Baca berita tanpa iklan. Gabung Kompas.com+

Cerita Guru Afghanistan Bersumpah Terus Mengajar Meski Tahu Terancam Dibunuh Taliban

Kompas.com - 07/09/2021, 19:43 WIB
Bernadette Aderi Puspaningrum

Penulis

KABUL, KOMPAS.com - Seorang guru di Afghanistan menolak untuk mengalah dan meninggalkan bangsanya saat puluhan ribu warga lainnya bergegas meninggalkan negara itu setelah Taliban menguasai ibu kota Kabul.

Matiullah Wesa (29 tahun) teringat pada kejadian kurang dari dua dekade lalu, saat dia berusia 14 tahun dan gerilyawan bersenjata Taliban mengetuk pintunya suatu sore, mencari ayahnya.

Mereka datang membawa pesan: “Tinggalkan rumahmu dan desa dalam waktu seminggu atau seluruh keluarga ini akan ditembak mati.”

Ancaman itu ditujukan kepada ayah dan kakek Wesa. Keduanya vokal dalam memperjuangkan pendidikan anak-anak di Afghanistan, terutama bagi anak perempuan Afghanistan.

Baca juga: Demo Afghanistan di Kabul, Taliban Lepas Tembakan untuk Bubarkan Massa

Kejadian itu terjadi pada 2004, tak lama setelah koalisi pimpinan AS menggulingkan pemerintah Taliban, dan mengizinkan pemerintahan sipil baru untuk dibentuk.

Presiden Afghanistan saat itu Hamid Karzai memulai misi reformis untuk negaranya yang dilanda perang.

Rencananya ke depan membuka pendidikan untuk semua, kebebasan bagi perempuan Afghanistan untuk bekerja dan bergerak tanpa wali laki-laki, mengakhiri eksekusi publik dengan rajam dan sistem hukum baru menggantikan “pengadilan kanguru”, dimana prinsip-prinsip hukum dan keadilan diabaikan atau diselewengkan.

Tapi semua rencana itu kini terancam dengan jatuhnya kembali negara Asia selatan lagi di tangan kelompok militan Taliban.

Wesa sekarang mendapati dirinya menghadapi tekanan yang sama seperti ayah dan kakeknya, yang memulai perjuangan atas pendidikan di bawah pemerintah Taliban pada akhir 1990-an.

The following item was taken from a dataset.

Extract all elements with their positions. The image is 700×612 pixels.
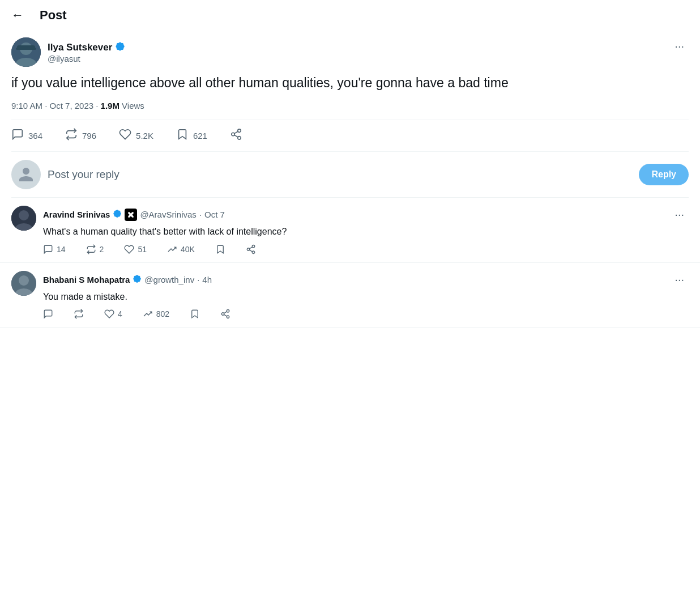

Aktivis berusia 29 tahun dan pendiri gerakan "Jalan Pena" tersebut telah memobilisasi dukungan dan sumber daya untuk pendidikan sejak 2009.

Dan dia bertekad tidak akan meninggalkan pekerjaannya atau anak-anaknya bangsanya.

Baca juga: Universitas di Kabul Nyaris Kosong Setelah Taliban Kuasai Afghanistan

Setelah keluarganya menentang Taliban di provinsi Kandahar pada 2004, rumah keluarga Wesa dibakar. Bisnis tradisional mereka yang menjual buah-buahan kering juga hilang selamanya.

Sadar akan apa yang telah mereka lalui, teman-teman dan bahkan orang asing meneleponnya untuk mendesak agar dia mencari keselamatan, katanya kepada The Independent dilansir Senin (6/9/2021).

“Suatu hari saya tahu saya bisa dibunuh karena pekerjaan saya. Saya telah kehilangan kekayaan dan bisnis keluarga saya. Itu tidak menghentikan saya untuk mendidik setiap anak, bahkan di sudut-sudut terpencil di pedesaan Afghanistan.”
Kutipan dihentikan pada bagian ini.